Flexner wanted a lot of medical schools that trained women and minorities closed because he wanted most medical schools closed. He knew, somehow, precisely how many medical schools America needed. The U.S. had 131 medical schools in 1910; Flexner thought 31 would be sufficient. Maryland had seven medical schools; Flexner proposed closing six of them.
This mass closure of medical schools meant fewer opportunities for women and minorities because there were fewer opportunities for everyone. But it should also be noted that Flexner supported co-educational medical schools. He also thought that, while the medical schools at George Washington and Georgetown Universities should close, Howard University’s school should remain open because it had “a distinct mission—that of training the Negro physician—as well as an assured future.”
The evidence the AAMC provides saying that the Flexner Report permanently limited the number of Black and female doctors is more limited than they claim. They cite a paper, published in August, in which a research team led by Dr. Kendall M. Campbell of East Carolina University concluded that, as a result of the Flexner Report, five historically Black medical schools might have collectively provided training to an additional 35,315 graduates by 2019.
Dr. Campbell and his associates come up with this number with false precision. Seven medical schools in 1910 were primarily for Blacks; the Flexner Report’s findings closed all of them except for Howard University and Meharry Medical College. Dr. Campbell’s paper then uses statistical handwaving to extrapolate the growth of the closed schools. The paper says that “limited data and incomplete information about the contemporary opportunities and challenges encountered by the schools’ administrations” should be taken into account.
How many students were denied M.D’s by the five closed schools? Rounding off the numbers, we find annual graduation rates of five, three, eleven, four, and seven, for a total of 30 per year. It’s fair to say the Flexner Report denied Blacks opportunities to become doctors they would not have had, but there’s no evidence for Dr. Campbell’s estimator.

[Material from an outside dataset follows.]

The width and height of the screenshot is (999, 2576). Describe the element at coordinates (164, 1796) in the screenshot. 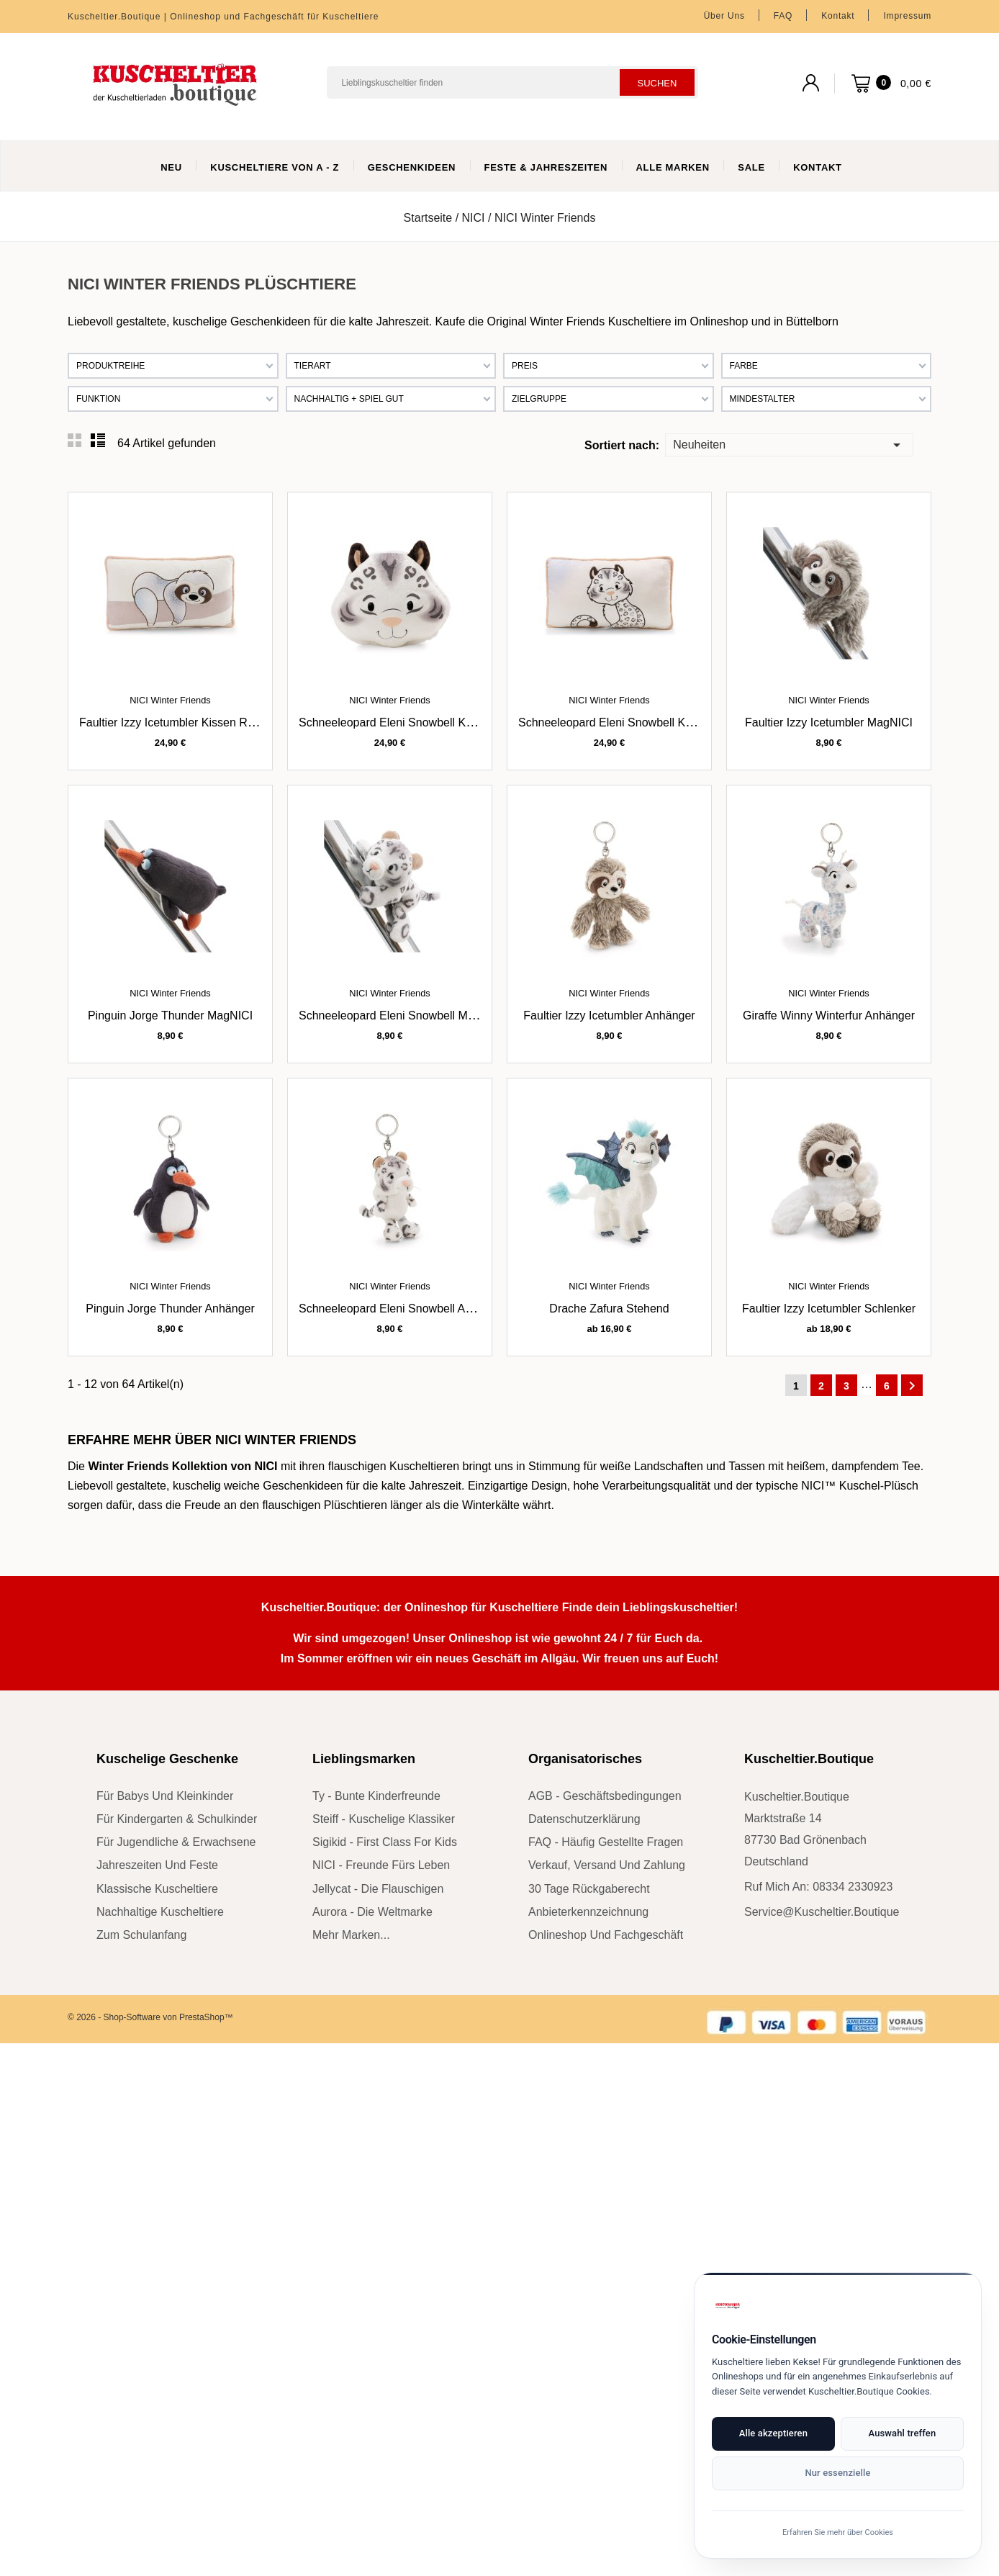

The AAMC also cites a 2019 paper by a team led by Rutgers economist Carolyn M. Moehling that notes that only four percent of American doctors in 1940 were female. But Moehling’s piece isn’t about the Flexner Report, but about tightening licensing requirements from 1920-40 that blocked many women from getting M.D.’s. Flexner is barely mentioned in the paper.
Should Abraham Flexner be “cancelled?” If the evidence is three sentences in the Flexner Report, I don’t think he should.
But it is undoubtedly true that the reforms that happened in medical schools as a result of the Flexner Report did reduce opportunities for women and minorities. Historian Kenneth Ludmerer notes that by expediting the closing of most proprietary schools, which would admit anyone, Flexner’s findings forced schools that were more likely to accept women and minorities to close. In addition, many of the surviving schools required a college degree as a prerequisite, which made it harder for poor people who couldn’t afford college to become doctors. Thus, Ludmerer notes, the changes called for by Flexner and his allies (including, during this period, the Association of American Medical Colleges) “did reduce the opportunities for immigrants, blacks, ethnic minorities, and other underprivileged groups to enter medicine.”
So I think removing Flexner’s name from an award is a judgment call. But it’s a call that should be based on accurate evidence and a realization that Flexner’s legacy is more ambiguous than his contemporary foes believe.